You can then dispatch them in a controller via the dispatch method:

<?php

use App\Commands;

...

public function publish($id, Request $request)
{
    $article = Article::find($id);

    $this->dispatch(new PublishArticle($article));
    if ($request->get('networks')) {
        $this->dispatch(new ShareToSocialMedia($article, $request->get('networks'));
    }
    return redirect()->action('ArticlesController@list')->withSuccess('Article published!');
}

This published state will be updated synchronously, while the sharing to social networks will be deferred via the queue you have set-up.

To run the queue listener, execute:

> php artisan queue:listen

Have this running on your server so that jobs you dispatch are executed.

For more info about Laravel's queuing capabilities, you can read more here:

Asynchronous execution in other PHP frameworks

Laravel 5.1 seems to be the only highly-popular framework that has built-in support for asynchronous execution via message queues that is excellent. It is so easy to get into. If you are using other frameworks, you are still covered (to some extent).

Symfony2, my framework of choice, doesn't have built-in support for message queues in its standard edition. However there are a couple of community bundles that allows you to integrate message queues into your Symfony application more conveniently. You can read more in this blog post.

Zend has Zend\Queue. However it is not as mature as Laravel's implementation.

However, both of these doesn't have Laravel's Jobs and Events abstraction on top of it.
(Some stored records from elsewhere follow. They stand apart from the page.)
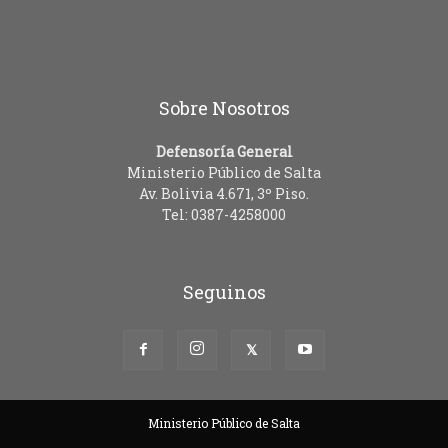
Sobre Nosotros
Defensoría General
Ministerio Público de Salta
Av. Bolivia 4.671, 3º Piso.
Tel: 0387-4258000
Seguinos
Ministerio Público de Salta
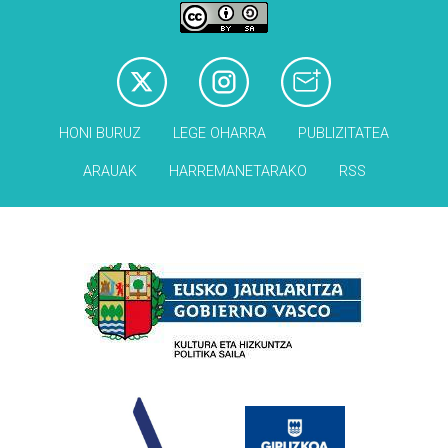
HONI BURUZ
LEGE OHARRA
PUBLIZITATEA
ARAUAK
HARREMANETARAKO
RSS
Babesleak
All in all, I must say Laravel's integration with message queues and the abstractions on top of it is top-notch. Given how strongly Laravel developers feel about following "The Laravel Way", I think this can only benefit the PHP community by having a growing community gaining wisdom in using asynchronous execution and evangelizing it to improve web app performance.

We at ActiveLAMP had the pleasure of using RabbitMQ and IronMQ for our message queue needs. RabbitMQ is an open-source, free-to-use, message queue that you can install on your own servers and manage yourself. IronMQ is a cloud-based alternative. Both of them have PHP SDKs you can use: You can utilize videlalvaro/php-amqplib to interact with RabbitMQ and IronMQ has its own library published as iron-io/iron_mq_php. You can use these services to implement asynchronous execution in your application if it doesn't natively support it. They are really easy to integrate.

You should do your own research, assess your needs, and choose accordingly among the two services and many others out there.